Preparations for ICLR 2026 have already exposed “AI‑shaped cracks” in the system, according to Reddit posts and community discussions. Yet it remains unclear whether the reviewers themselves were LLMs or merely relied on AI‑assisted tools. The incident underscores how easily fabricated sources can slip into a submission when scrutiny falters.
Whether this episode will prompt tighter verification of citations is uncertain, but the episode illustrates a tangible vulnerability in current academic gatekeeping. The scientific community now faces the task of reinforcing standards without resorting to unchecked automation. A troubling sign.
Further Reading
- Neuroscience journal retracts 13 papers at once - The Transmitter
- Daily briefing: Landmark Alzheimer's paper will be retracted - Nature
- Spurious reconstruction from brain activity - arXiv
- Alzheimer's scientist forced to retract paper during his own replication effort - The Transmitter
- Journal to retract Alzheimer's study after investigation finds misconduct - Retraction Watch
Common Questions Answered
Why was the brain‑mapping paper retracted after peer review?

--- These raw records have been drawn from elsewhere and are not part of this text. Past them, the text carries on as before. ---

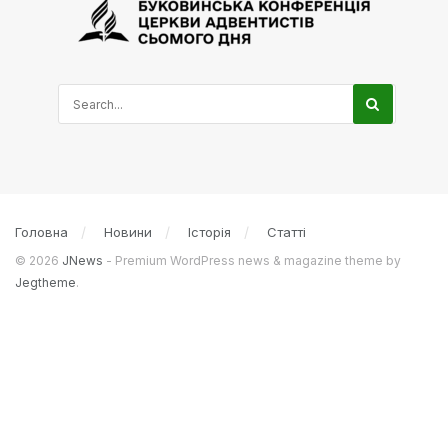
Головна
Новини
Історія
Статті
© 2026
JNews
- Premium WordPress news & magazine theme by
Jegtheme
.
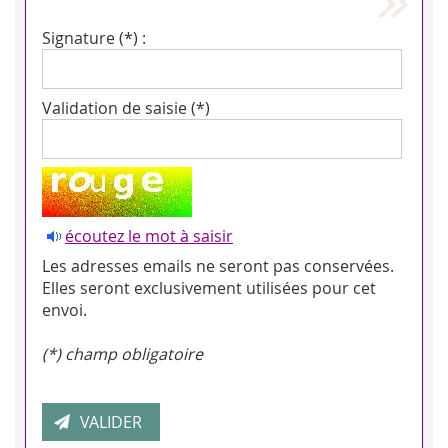
Signature (*) :
Validation de saisie (*)
écoutez le mot à saisir
Les adresses emails ne seront pas conservées.
Elles seront exclusivement utilisées pour cet
envoi.
(*) champ obligatoire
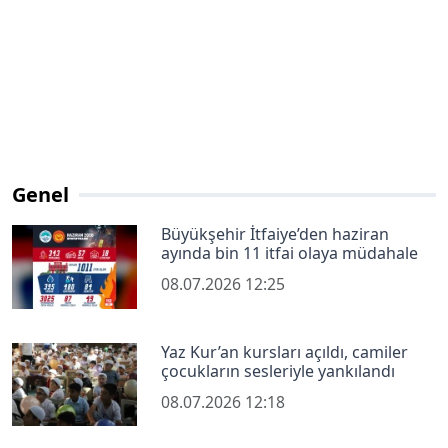
Genel
Büyükşehir İtfaiye’den haziran
ayında bin 11 itfai olaya müdahale
08.07.2026 12:25
Yaz Kur’an kursları açıldı, camiler
çocukların sesleriyle yankılandı
08.07.2026 12:18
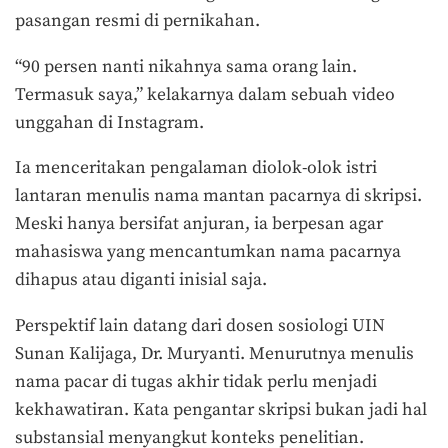
pasangan resmi di pernikahan.
“90 persen nanti nikahnya sama orang lain.
Termasuk saya,” kelakarnya dalam sebuah video
unggahan di Instagram.
Ia menceritakan pengalaman diolok-olok istri
lantaran menulis nama mantan pacarnya di skripsi.
Meski hanya bersifat anjuran, ia berpesan agar
mahasiswa yang mencantumkan nama pacarnya
dihapus atau diganti inisial saja.
Perspektif lain datang dari dosen sosiologi UIN
Sunan Kalijaga, Dr. Muryanti. Menurutnya menulis
nama pacar di tugas akhir tidak perlu menjadi
kekhawatiran. Kata pengantar skripsi bukan jadi hal
substansial menyangkut konteks penelitian.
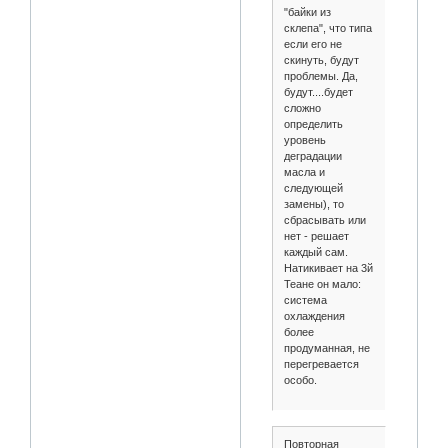
"байки из
склепа", что типа
если его не
скинуть, будут
проблемы. Да,
будут....будет
сложно
определить
уровень
деградации
масла и
следующей
замены), то
сбрасывать или
нет - решает
каждый сам.
Натикивает на 3й
Теане он мало:
система
охлаждения
более
продуманная, не
перегревается
особо.
Повторная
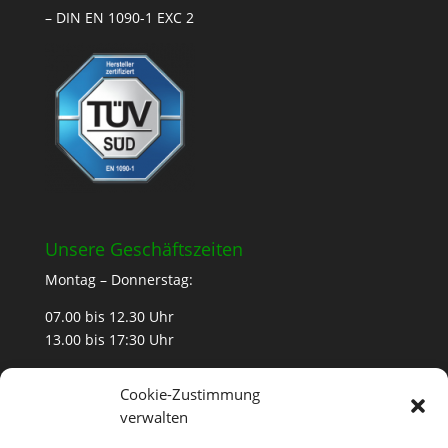
– DIN EN 1090-1 EXC 2
Unsere Geschäftszeiten
Montag – Donnerstag:
07.00 bis 12.30 Uhr
13.00 bis 17:30 Uhr
Freitag
Cookie-Zustimmung
07.00 bis 12:30 Uhr
verwalten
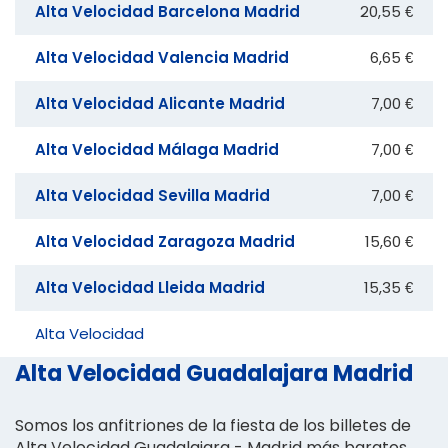
Alta Velocidad Barcelona Madrid
20,55 €
Alta Velocidad Valencia Madrid
6,65 €
Alta Velocidad Alicante Madrid
7,00 €
Alta Velocidad Málaga Madrid
7,00 €
Alta Velocidad Sevilla Madrid
7,00 €
Alta Velocidad Zaragoza Madrid
15,60 €
Alta Velocidad Lleida Madrid
15,35 €
Alta Velocidad
Alta Velocidad Guadalajara Madrid
Somos los anfitriones de la fiesta de los billetes de
Alta Velocidad Guadalajara - Madrid más baratos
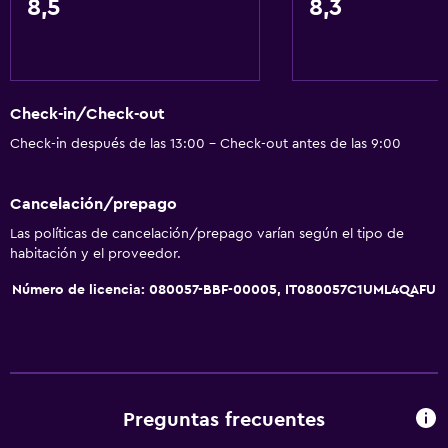
8,5
8,3
Ping pong
Parque acuático
Mesa de billar
Instalaciones para deportes acuáticos
Check-in/Check-out
Windsurf
Check-in después de las 13:00 - Check-out antes de las 9:00
Senderismo
Cancelación/prepago
General
Las políticas de cancelación/prepago varían según el tipo de
Habitaciones familiares
habitación y el proveedor.
Piso de parquet o madera noble
Número de licencia: 080057-BBF-00005, IT080057C1UML4QAFU
Vista al patio interior
Vista a punto de interés
Casilleros
Vista a la montaña
Preguntas frecuentes
Vista a la piscina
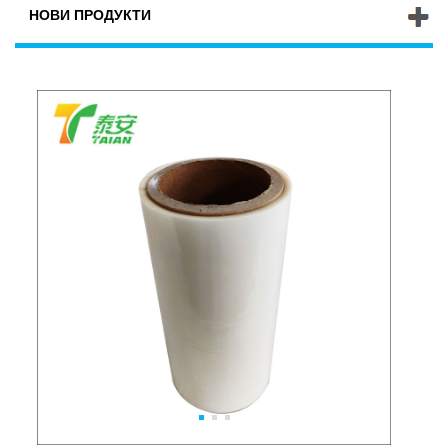
НОВИ ПРОДУКТИ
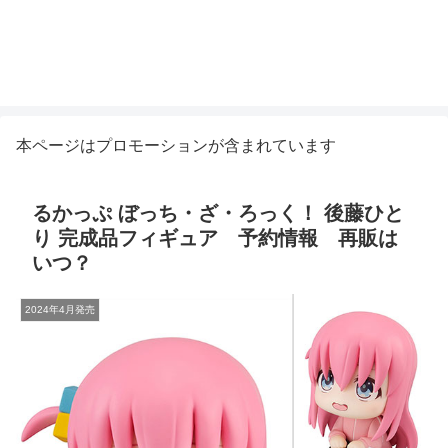
本ページはプロモーションが含まれています
るかっぷ ぼっち・ざ・ろっく！ 後藤ひと
り 完成品フィギュア 予約情報 再販は
いつ？
2024年4月発売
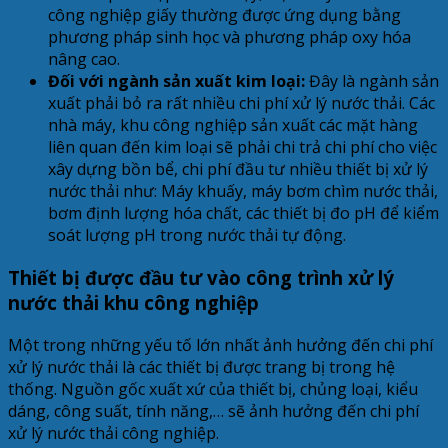
công nghiệp giấy thường được ứng dụng bằng
phương pháp sinh học và phương pháp oxy hóa
nâng cao.
Đối với ngành sản xuất kim loại:
Đây là ngành sản
xuất phải bỏ ra rất nhiều chi phí xử lý nước thải. Các
nhà máy, khu công nghiệp sản xuất các mặt hàng
liên quan đến kim loại sẽ phải chi trả chi phí cho việc
xây dựng bồn bể, chi phí đầu tư nhiều thiết bị xử lý
nước thải như: Máy khuấy, máy bơm chìm nước thải,
bơm định lượng hóa chất, các thiết bị đo pH để kiểm
soát lượng pH trong nước thải tự động.
Thiết bị được đầu tư vào công trình xử lý
nước thải khu công nghiệp
Một trong những yếu tố lớn nhất ảnh hưởng đến chi phí
xử lý nước thải là các thiết bị được trang bị trong hệ
thống. Nguồn gốc xuất xứ của thiết bị, chủng loại, kiểu
dáng, công suất, tính năng,… sẽ ảnh hưởng đến chi phí
xử lý nước thải công nghiệp.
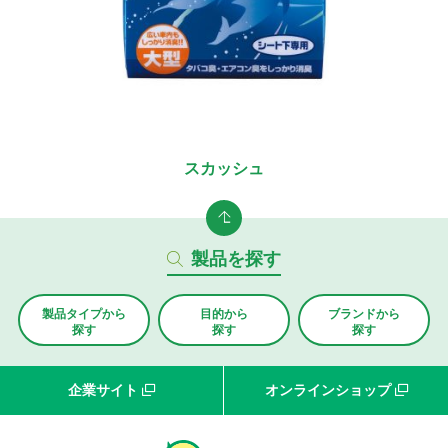
スカッシュ
製品を探す
製品タイプから
目的から
ブランド
から
探す
探す
探す
企業サイト
オンラインショップ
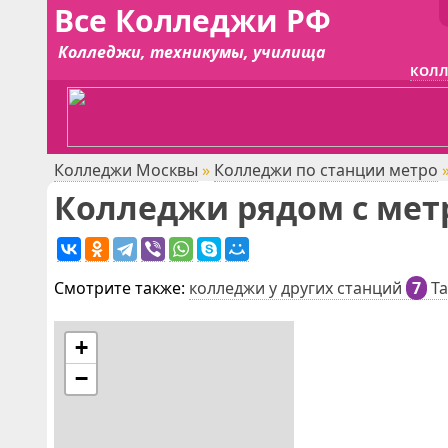
Все Колледжи РФ
Колледжи, техникумы, училища
КОЛЛ
Колледжи Москвы
»
Колледжи по станции метро
Колледжи рядом с мет
Смотрите также:
колледжи у других станций
7
Та
+
−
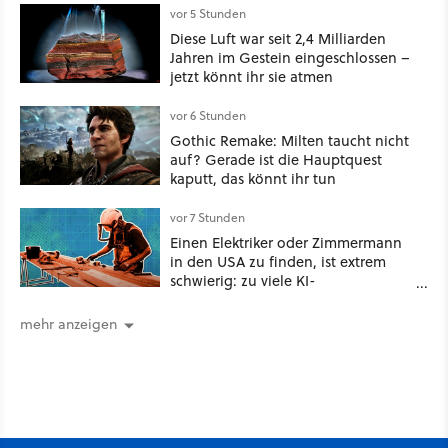
vor 5 Stunden
Diese Luft war seit 2,4 Milliarden
Jahren im Gestein eingeschlossen –
jetzt könnt ihr sie atmen
vor 6 Stunden
Gothic Remake: Milten taucht nicht
auf? Gerade ist die Hauptquest
kaputt, das könnt ihr tun
vor 7 Stunden
Einen Elektriker oder Zimmermann
in den USA zu finden, ist extrem
schwierig: zu viele KI-
Rechenzentren
mehr anzeigen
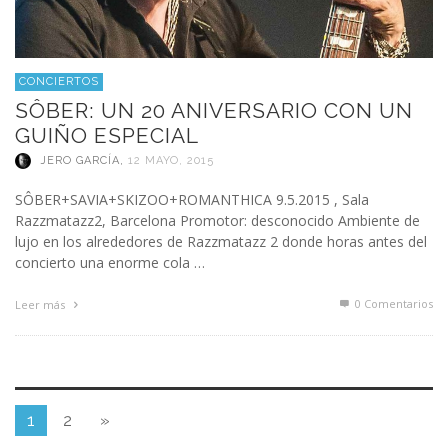
CONCIERTOS
SÔBER: UN 20 ANIVERSARIO CON UN
GUIÑO ESPECIAL
JERO GARCÍA
,
12 MAYO, 2015
SÔBER+SAVIA+SKIZOO+ROMANTHICA 9.5.2015 , Sala
Razzmatazz2, Barcelona Promotor: desconocido Ambiente de
lujo en los alrededores de Razzmatazz 2 donde horas antes del
concierto una enorme cola …
0 Comentarios
Leer más
1
2
»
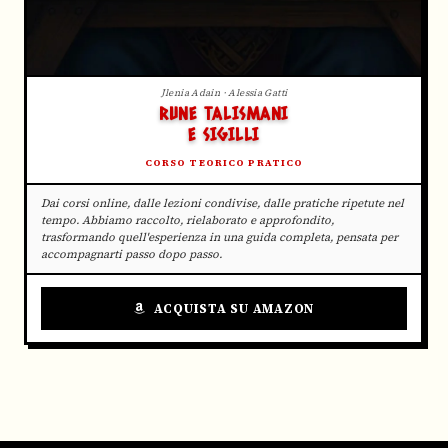
Jlenia Adain · Alessia Gatti
RUNE TALISMANI
E SIGILLI
CORSO TEORICO PRATICO
Dai corsi online, dalle lezioni condivise, dalle pratiche ripetute nel
tempo. Abbiamo raccolto, rielaborato e approfondito,
trasformando quell'esperienza in una guida completa, pensata per
accompagnarti passo dopo passo.
ACQUISTA SU AMAZON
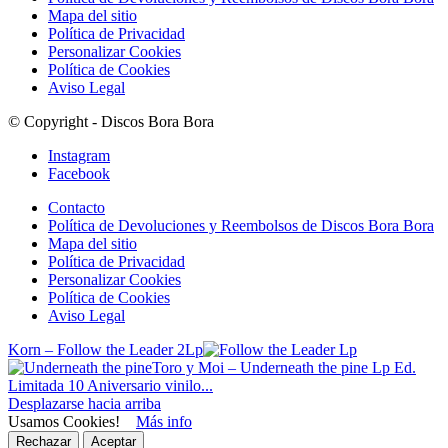
Mapa del sitio
Política de Privacidad
Personalizar Cookies
Política de Cookies
Aviso Legal
© Copyright - Discos Bora Bora
Instagram
Facebook
Contacto
Política de Devoluciones y Reembolsos de Discos Bora Bora
Mapa del sitio
Política de Privacidad
Personalizar Cookies
Política de Cookies
Aviso Legal
Korn – Follow the Leader 2Lp
Toro y Moi – Underneath the pine Lp Ed.
Limitada 10 Aniversario vinilo...
Desplazarse hacia arriba
Usamos Cookies!
Más info
Rechazar
Aceptar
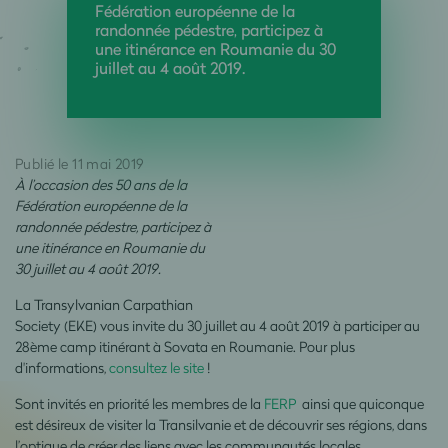
Fédération européenne de la
randonnée pédestre, participez à
une itinérance en Roumanie du 30
juillet au 4 août 2019.
Publié le 11 mai 2019
À l’occasion des 50 ans de la
Fédération européenne de la
randonnée pédestre, participez à
une itinérance en Roumanie du
30 juillet au 4 août 2019.
La Transylvanian Carpathian
Society (EKE) vous invite du 30 juillet au 4 août 2019 à participer au
28ème camp itinérant à Sovata en Roumanie. Pour plus
d'informations,
consultez le site
!
Sont invités en priorité les membres de la
FERP
ainsi que quiconque
est désireux de visiter la Transilvanie et de découvrir ses régions, dans
l’optique de créer des liens avec les communautés locales.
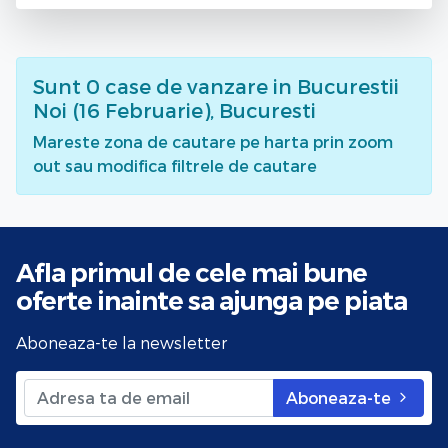
Sunt
0
case de vanzare
in Bucurestii
Noi (16 Februarie), Bucuresti
Mareste zona de cautare pe harta prin zoom
out sau modifica filtrele de cautare
Afla primul de cele mai bune
oferte
inainte sa ajunga pe piata
Aboneaza-te la newsletter
Aboneaza-te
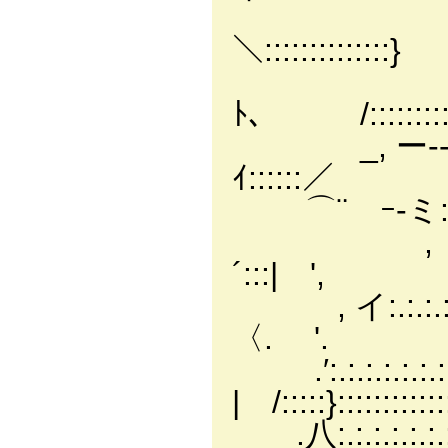
:|､: |､
＼::::::::::::::}
_j::ヽ|::
ﾄ､ /::::::::
_, ー----ミ､
ｲ::::::／
⌒¨ ｰ-ミ:.:.
, イ:.:.:.
´:::| ',
, イ:.:.:.:.:.:
〈. '.
.′:.:.:.:.:.:.
| /:::::}::::::::
.八:.:.:.:.:.:.:.:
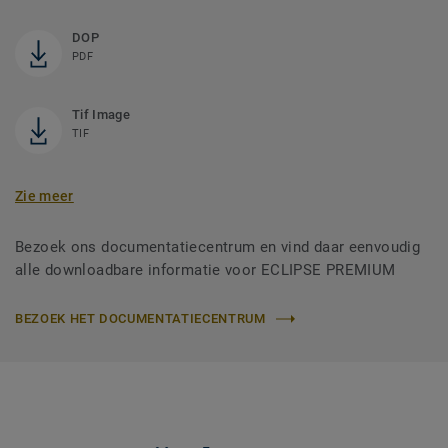
DOP
PDF
Tif Image
TIF
Zie meer
Bezoek ons documentatiecentrum en vind daar eenvoudig
alle downloadbare informatie voor ECLIPSE PREMIUM
BEZOEK HET DOCUMENTATIECENTRUM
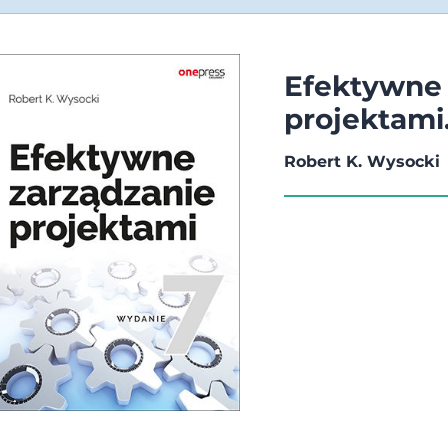
Efektywne 
projektami
Robert K. Wysocki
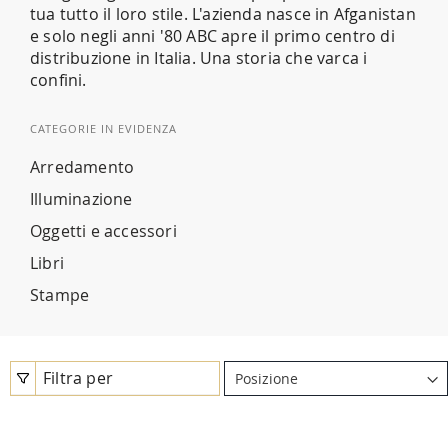
tua tutto il loro stile. L'azienda nasce in Afganistan
e solo negli anni '80 ABC apre il primo centro di
distribuzione in Italia. Una storia che varca i
confini.
CATEGORIE IN EVIDENZA
Arredamento
Illuminazione
Oggetti e accessori
Libri
Stampe
Filtra per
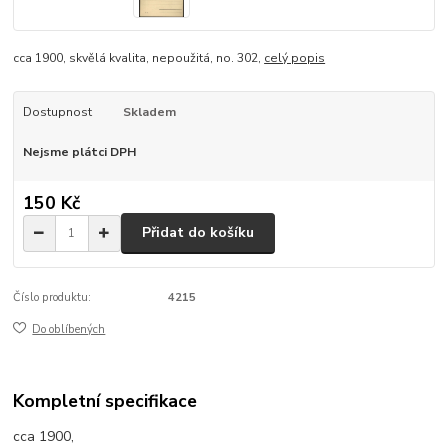
cca 1900, skvělá kvalita, nepoužitá, no. 302,
celý popis
Dostupnost
Skladem
Nejsme plátci DPH
150 Kč
Přidat do košíku
Číslo produktu:
4215
Do oblíbených
Kompletní specifikace
cca 1900,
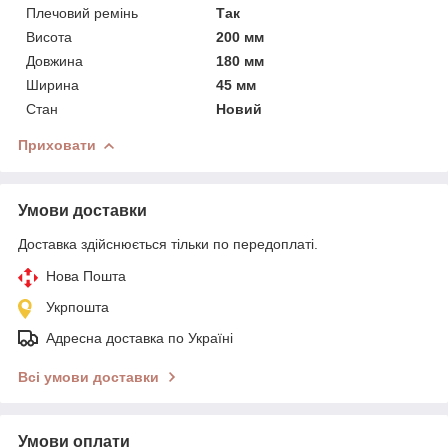
Плечовий ремінь
Так
Висота
200 мм
Довжина
180 мм
Ширина
45 мм
Стан
Новий
Приховати
Умови доставки
Доставка здійснюється тільки по передоплаті.
Нова Пошта
Укрпошта
Адресна доставка по Україні
Всі умови доставки
Умови оплати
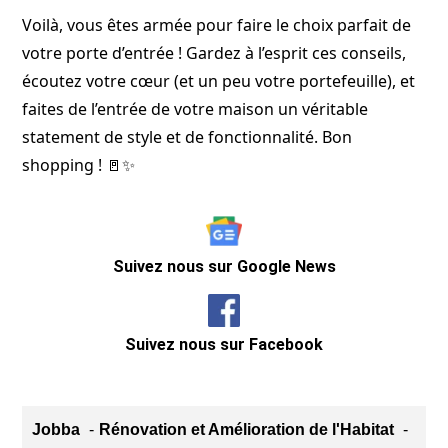
Voilà, vous êtes armée pour faire le choix parfait de
votre porte d’entrée ! Gardez à l’esprit ces conseils,
écoutez votre cœur (et un peu votre portefeuille), et
faites de l’entrée de votre maison un véritable
statement de style et de fonctionnalité. Bon
shopping ! 🚪✨
Suivez nous sur Google News
Suivez nous sur Facebook
Jobba
Rénovation et Amélioration de l'Habitat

The manuscript was withdrawn because reviewers identified a bibliography filled with fabricated citations and placeholder authors such as "Jane Doe." These fake references indicated the use of an automated language model, prompting a strong reject recommendation and leading the authors to pull the paper.
What specific evidence did reviewers find that indicated the use of a language model in the reference list?
Reviewers spotted numerous invented titles and generic author names like "Jane Doe," which are typical hallmarks of AI‑generated text. The pattern of nonsensical citations raised suspicion that a language model had been used to fabricate the bibliography.
How did the authors respond after the initial reviewer flagged the fabricated citations?
The authors attempted to revise the manuscript and replace the bogus references, but additional errors emerged in the updated bibliography. Facing continued criticism, they ultimately chose to withdraw the paper rather than continue the review process.
What does this incident suggest about the reliability of AI‑driven critiques in the peer‑review process?
The incident highlights that while AI tools can help detect anomalies like fabricated citations, reliance on automated reviewers alone may miss deeper methodological issues. It underscores the need for human oversight to ensure thorough and accurate evaluation of scientific claims.